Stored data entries
+===+

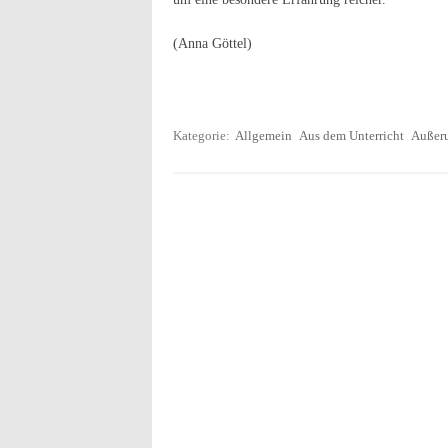
(Anna Göttel)
Kategorie:
Allgemein
Aus dem Unterricht
Außeru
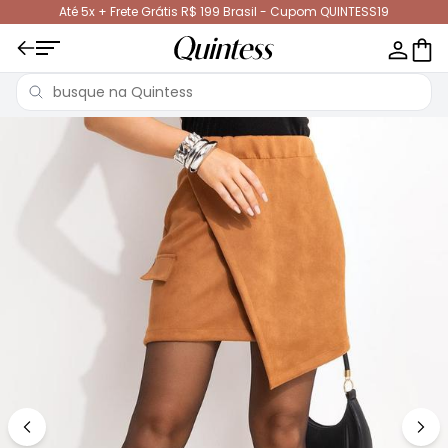
Até 5x + Frete Grátis R$ 199 Brasil - Cupom QUINTESS19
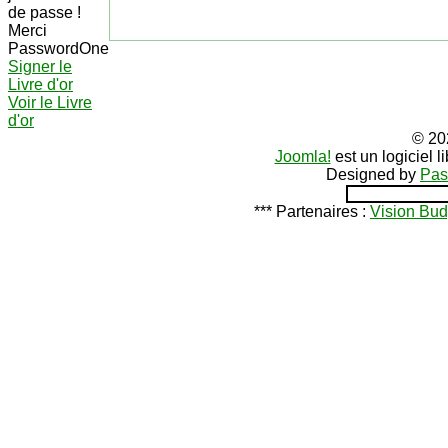
de passe !
Merci
PasswordOne
Signer le
Livre d'or
Voir le Livre
d'or
© 20
Joomla!
est un logiciel 
Designed by
Pas
*** Partenaires :
Vision Bud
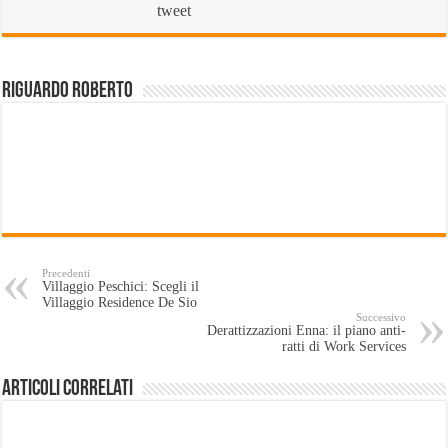
tweet
Riguardo Roberto
Precedenti
Villaggio Peschici: Scegli il
Villaggio Residence De Sio
Successivo
Derattizzazioni Enna: il piano anti-
ratti di Work Services
Articoli Correlati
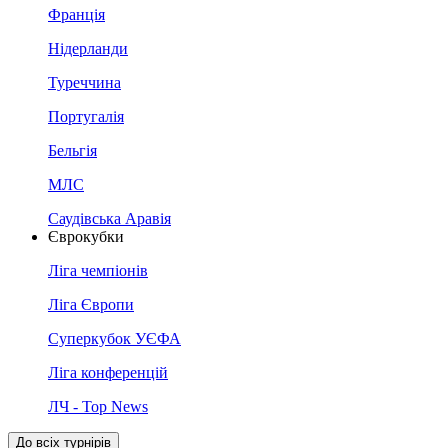
Франція
Нідерланди
Туреччина
Португалія
Бельгія
МЛС
Саудівська Аравія
Єврокубки
Ліга чемпіонів
Ліга Європи
Суперкубок УЄФА
Ліга конференцій
ЛЧ - Top News
До всіх турнірів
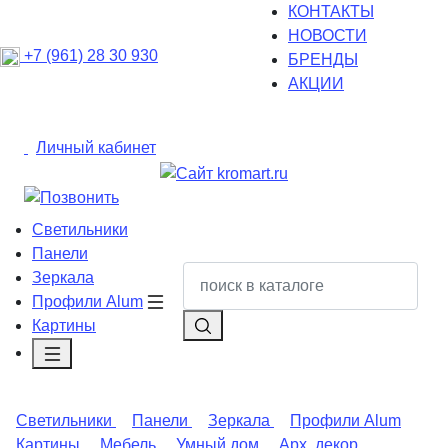
КОНТАКТЫ
НОВОСТИ
+7 (961) 28 30 930
БРЕНДЫ
АКЦИИ
Личный кабинет
Светильники
Панели
Зеркала
Профили Alum
Картины
Светильники
Панели
Зеркала
Профили Alum
Картины
Мебель
Умный дом
Арх. декор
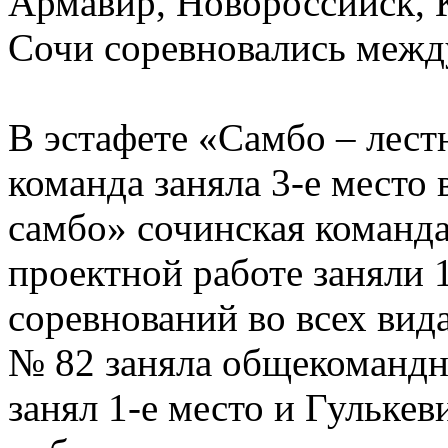
Армавир, Новороссийск, К
Сочи соревновались межд
В эстафете «Самбо – лест
команда заняла 3-е место
самбо» сочинская команда 
проектной работе заняли 1
соревнований во всех ви
№ 82 заняла общекомандн
занял 1-е место и Гульке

+===+

_ABOUT THIS EXERCISE:_ Every line in the data above that contains the word "Villaggio" should be copied.

_RESULT OF THIS TASK:_
Villaggio Peschici: Scegli il
Villaggio Residence De Sio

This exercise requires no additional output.